In Kentucky, Rand Paul back-handed Mitch McConnel’s vaunted Kentucky Machine, garnering the largest primary vote total of any Republican in Kentucky history for this office.

Paul comes straight from the Tea Party, but he’s from the libertarian wing of the movement, favoring small government, not focusing on social issues and skeptical of US military adventurism. How this split plays out on the right should be interesting.

On the Democratic side, Jack Conway got the nod, beating perennial loser Daniel Mongiardo. Conway was generally seen as the more progressive of the two candidates and the netroots thinks he could win this thing, but that sounds like a longshot. Still, Paul’s case isn’t helped by the fact that 43% of his opponent Trey Grayson’s supporters said that they would not vote for Paul in the general. 

In Arkansas, netroots favorite Lt. Governor Bill Halter performed significantly better than expected and not only forced conservative Dem Blanche Lincoln into a runoff, but came within a few percentage points of beating her. Many have said that this hurts the Democrats chance in the general election, but most people think that Lincoln is toast no matter what, so we might as well have someone who reflects Democratic values competing for the seat.

Perhaps the most interesting race was Pennsylvania’s 12th District, where longtime John Murtha aide Mark Critz won the special election for the seat that Murtha held for decades by 8 points against Republican Tim Burns. Critz is about as conservative as you can get for a Democrat (pro life, pro gun, anti-health care reform) but won an election in the only district in the country that voted for both John Kerry and John McCain. President Obama has a 35% approval rating in this district, but despite the fact that the Republican’s poured over $1 million into the race and tried to nationalize the election by tying Critz to Obama and Pelosi, they lost an election that, in the end, wasn’t even that close. 

Republican’s are trying to downplay this race, but you know that if they won, they would be trumpeting this as the first wave in a tsunami that will propel them to a majority in the Congress.

What does it all mean? Well, first of all, it means that people are fed up with politics as usual. The outsider candidates won in almost every primary contest. This was perhaps clearest in Pennsylvania, where Ed Rendel’s political machine and President Obama’s tepid support weren’t enough to propel Specter to victory. A few months ago, Sestak’s campaign looked like a fools errand and everyone thought that he should have stayed in the Congress or taken that Secretary of the Navy position that Obama’s White House offered him to stay out of the race.
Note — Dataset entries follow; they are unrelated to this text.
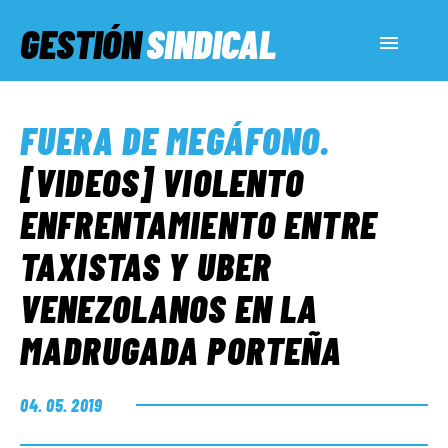
GESTIÓN
SINDICAL
ACTUALIDAD
FUERA DE MEGÁFONO
.
SERVICIOS SOCIALES
[VIDEOS] VIOLENTO
ENFRENTAMIENTO ENTRE
INFORMES ESPECIALES
TAXISTAS Y UBER
VENEZOLANOS EN LA
FUERA DE MEGÁFONO
MADRUGADA PORTEÑA
EL LADO «G»
04. 05. 2019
Paul’s victory seemed just as improbable initially. He’s a doctor with no previous experience in politics and was opposed by Mitch McConnel’s supposedly formidable machine.

Finally, Pennsylvania 12 shows that this year may not be as easy to categorize as it seemed initially. The Democrats have now won 7 out of 7 House special elections and if they can find a way to hold seats in districts where Obama has a 35% approval rating, then they aren’t going to be in as bad a shape as everyone predicted. Congressional Democrats are at historic lows for approval, but the only group less popular is Congressional Republicans. PA 12 proves that you can’t beat somethin’ with nothin’ and it’s not going to be enough for Republicans to just tie Democrats to Nancy Pelosi and Obama.

What this ultimately means for our broken, polarized system is unclear.

But it sure is shaping up to be an interesting year.